In der kürzlich erfolgten  Gemeinderatssitzung wurde Margit Heissenberger – zuvor Gemeindevorständin – zur neuen Bürgermeisterin der Marktgemeinde Velden angelobt. Sie folgt auf Ferdinand Vouk. Er stand 41 Jahre in der Kommunalpolitik, davon 25 Jahre als Bürgermeister.

„Ich engagiere mich politisch, um meine umfassenden Erfahrungen aus meiner Tätigkeit im öffentlichen Dienst und in der Privatwirtschaft in meinen Heimatort Velden einbringen zu können. Ich möchte etwas zurückgeben“, erklärt Heissenberger. Geboren in St. Jakob im Rosental, besuchte sie die Volksschule in Velden sowie das Gymnasium in Villach. Anschließend studierte sie an der Universität Klagenfurt und schloss ihre Ausbildung mit den akademischen Graden Mag. phil. und Dr. phil. ab (Pädagogik, Psychologie).

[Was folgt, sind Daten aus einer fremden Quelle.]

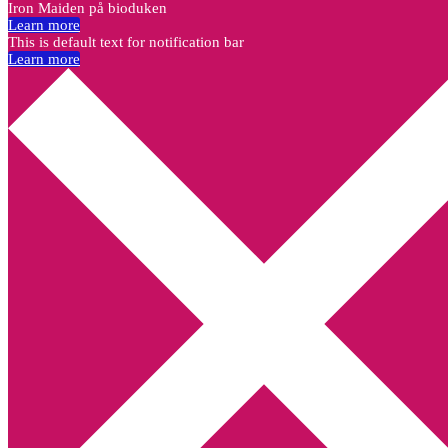
Iron Maiden på bioduken
Learn more
This is default text for notification bar
Learn more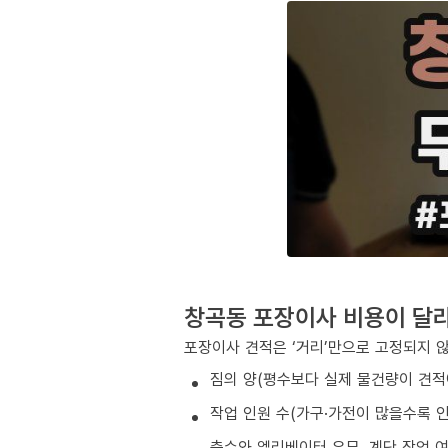
창곡동 포장이사 비용이 달
포장이사 견적은 ‘거리’만으로 고정되지 
짐의 양(평수보다 실제 물건량이 견적
작업 인원 수(가구·가전이 많을수록 인
층수와 엘리베이터 유무, 계단 작업 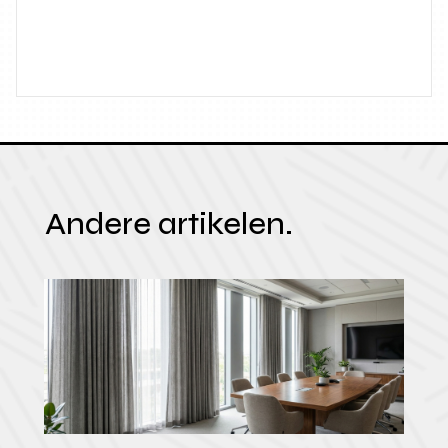
Andere artikelen.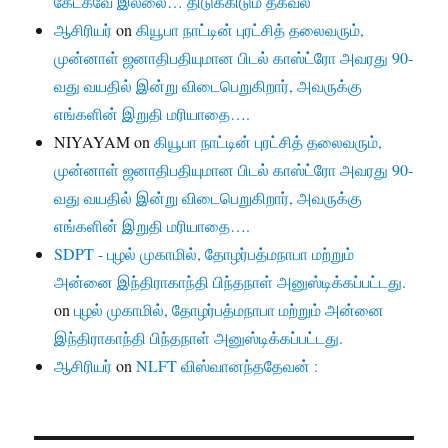
கேட்கவே இல்லை… திடுக்கிடும் தகவல்
ஆசிரியர்
on
கியூபா நாட்டின் புரட்சித் தலைவரும்,
முன்னாள் ஜனாதிபதியுமான பிடல் காஸ்ட்ரோ அவரது 90-
வது வயதில் இன்று விடைபெறுகிறார், அவருக்கு
எங்களின் இறுதி மரியாதை….
NIYAYAM
on
கியூபா நாட்டின் புரட்சித் தலைவரும்,
முன்னாள் ஜனாதிபதியுமான பிடல் காஸ்ட்ரோ அவரது 90-
வது வயதில் இன்று விடைபெறுகிறார், அவருக்கு
எங்களின் இறுதி மரியாதை….
SDPT - புழல் முகாமில், தோழர்பத்மநாபா மற்றும்
அன்னை இந்திராகாந்தி பிந்தநாள் அனுஸ்டிக்கப்பட்டது.
on
புழல் முகாமில், தோழர்பத்மநாபா மற்றும் அன்னை
இந்திராகாந்தி பிந்தநாள் அனுஸ்டிக்கப்பட்டது.
ஆசிரியர்
on
NLFT விஸ்வானந்ததேவன் :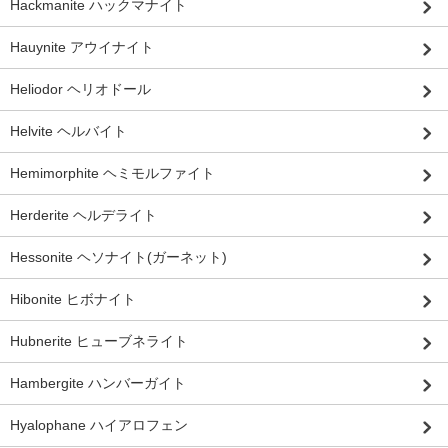
Hackmanite ハックマナイト
Hauynite アウイナイト
Heliodor ヘリオドール
Helvite ヘルバイト
Hemimorphite ヘミモルファイト
Herderite ヘルデライト
Hessonite ヘソナイト(ガーネット)
Hibonite ヒボナイト
Hubnerite ヒューブネライト
Hambergite ハンバーガイト
Hyalophane ハイアロフェン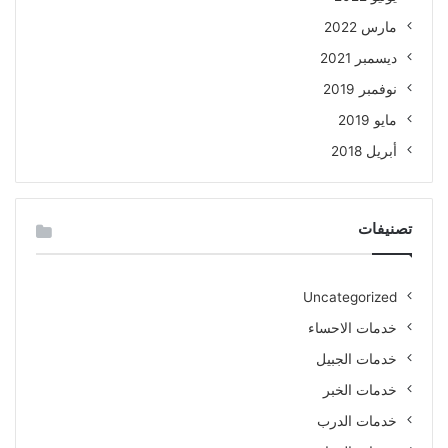
مارس 2022
ديسمبر 2021
نوفمبر 2019
مايو 2019
أبريل 2018
تصنيفات
Uncategorized
خدمات الاحساء
خدمات الجبيل
خدمات الخبر
خدمات الدرب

Ihre berufliche Laufbahn führte sie von der Tätigkeit als Lehrerin und Lehrer-Ausbildnerin in den öffentlichen Dienst sowie in internationale Arbeitszusammenhänge. So war sie unter anderem Beamtin im Unterrichtsministerium und maßgeblich am Aufbau der Europäischen Bildungskooperation (Mitgliedschaft in diversen Gremien der Europäischen Kommission in Brüssel) beteiligt. Weitere Stationen waren die Bildungspolitische Abteilung der Wirtschaftskammer Österreich sowie rund zehn Jahre in der nationalen und internationalen Privatwirtschaft.

Kontinuität verantwortungsvoll gestalten. „Ein Wechsel im Bürgermeisteramt ist mehr als ein formaler Akt – er markiert eine wichtige Phase für eine Gemeinde“, so Heissenberger. Ziel ist es, das bisher Erreichte zu sichern und gleichzeitig Raum für neue Ideen zu schaffen. „Gerade in Zeiten des Wandels kommt es darauf an, Kontinuität, Stabilität und Offenheit für neue Zugänge miteinander zu verbinden“.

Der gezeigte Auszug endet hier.